My nephew, without knowing it, had grasped the logic perfectly. If the machine produces flawless prose, suspicion arises. Therefore, imperfection must be engineered. Interestingly, we have reached the point where human weakness must be algorithmically manufactured in order to preserve the illusion of human effort.

The defenders of these systems insist that they are merely tools. And of course, every intellectual age has had its tools. The printing press multiplied access to knowledge. The calculator relieved us of tedious arithmetic. The Internet collapsed distance. But tools traditionally extended human capacity and did not smother the human agent altogether.

The image of the ship sailing across the globe collecting knowledge came to my mind. It was Francis Bacon once imagined knowledge as a disciplined voyage, a collective enterprise in which inquiry, experiment, and observation advanced human understanding with ships venturing outward, gathering discoveries, returning enriched. Knowledge required movement, engagement, and daring. What would Bacon make of a system in which the voyage is cancelled and the cargo delivered by a drone?

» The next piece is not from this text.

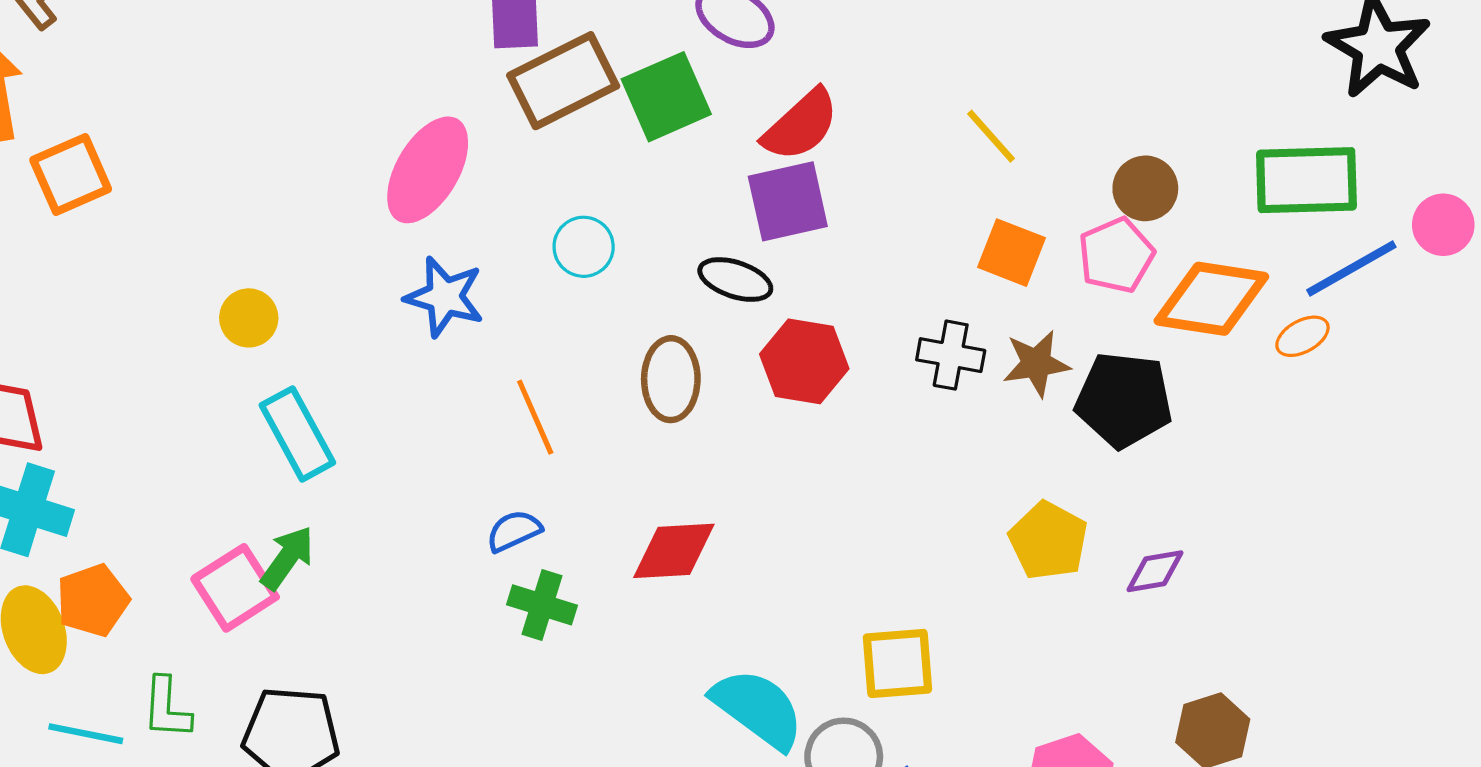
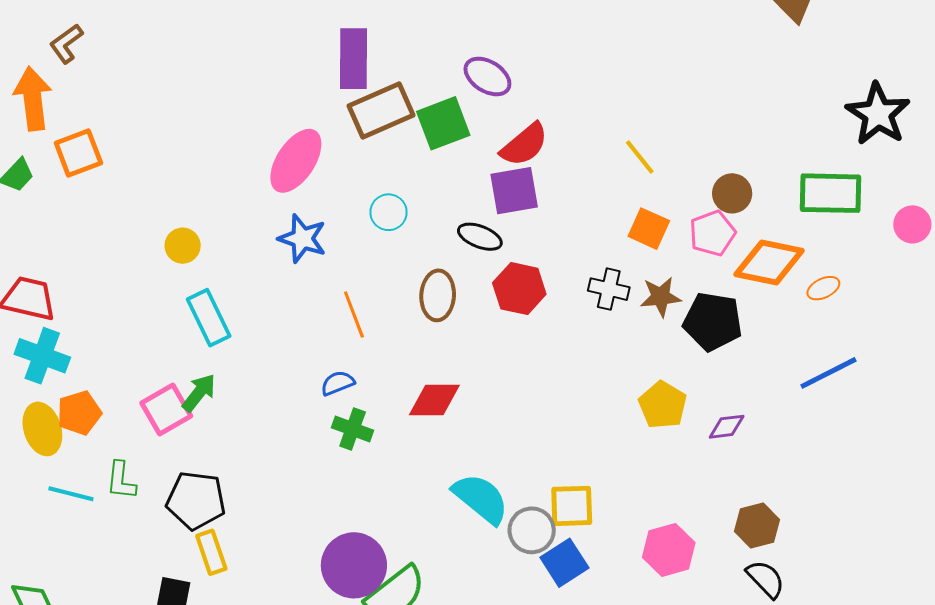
blue line: (1351, 269) -> (828, 373), moved
yellow square: (897, 663) -> (572, 506), moved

I remember, early on in school, my teacher introduced us to Cardinal Newman’s The Idea of a University, where he argues that education is the cultivation of the intellect, the training of judgment through sustained engagement. The essay, in that tradition, is not merely a product to be evaluated but a process where drafting, faltering, revising are not inconveniences but the very substance of learning. Remove the process, and you may still produce a text but not produce an educated mind. I learnt this when still in junior school where writing the essay was our daily task. Confronting the mute page with a pen in hand and no downloading or copy-pasting

I realized, my nephew’s strategy reveals the cultural shift beneath the technology. He is not rebelling against education; he is adapting to an environment in which outcomes are prized above inward growth. If the grade is what counts, and the machine can secure the grade, then so be it. A few inserted mistakes become camouflage, a proof not of stupidity but of strategy.

We should resist the temptation to treat this as harmless ingenuity. When systems are built that can replicate the visible markers of learning, institutions risk mistaking simulation for substance. The question raised by Einstein AI is not whether such platforms should exist but whether universities are prepared to confront what they imply. If assignments can be delegated entirely, assessment itself loses meaning.

There is something faintly comic about instructing a machine to “add mistakes.” Yet the humour carries an edge. We are teaching a generation that authenticity is a surface effect to be programmed. We are encouraging them to treat thinking as a service that can be subtly disguised. The only unmistakably human trace left in the essay is the deliberately planted error.